> Source records:
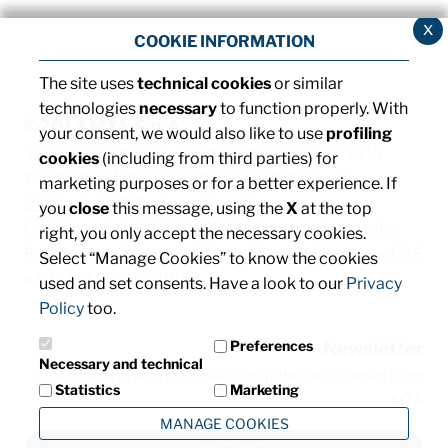
x
COOKIE INFORMATION
The site uses
technical cookies
or similar
technologies
necessary
to function properly. With
©2013 MTA S.p.A.
your consent, we would also like to use
profiling
V.le dell'Industria, 12 - 26845 Codogno (LO) - ITALIA
cookies
(including from third parties) for
T. +39 0377 4181 / F. +39 0377 418493 / Email:
marketing purposes or for a better experience. If
info@mta.it
/ PEC:
mtaspa@pec.it
you
close
this message, using the
X
at the top
Capitale sociale € 8.000.000,00 interamente versato
right, you only accept the necessary cookies.
Registro delle imprese di Milano, Monza Brianza e Lodi, C.F.
Select “Manage Cookies” to know the cookies
e P. IVA: IT00828540153
used and set consents. Have a look to our
Privacy
Policy
too.
Preferences
Newsletter
Necessary and technical
Subscribe and stay informed about the latest news from
Statistics
Marketing
MTA
MANAGE COOKIES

> What is required:
Starting with the line that has "(including from third parties) for", print each remaining line of the listing exactly.

> Response:
(including from third parties) for
T. +39 0377 4181 / F. +39 0377 418493 / Email:
marketing purposes or for a better experience. If
info@mta.it
/ PEC:
mtaspa@pec.it
you
close
this message, using the
X
at the top
Capitale sociale € 8.000.000,00 interamente versato
right, you only accept the necessary cookies.
Registro delle imprese di Milano, Monza Brianza e Lodi, C.F.
Select “Manage Cookies” to know the cookies
e P. IVA: IT00828540153
used and set consents. Have a look to our
Privacy
Policy
too.
Preferences
Newsletter
Necessary and technical
Subscribe and stay informed about the latest news from
Statistics
Marketing
MTA
MANAGE COOKIES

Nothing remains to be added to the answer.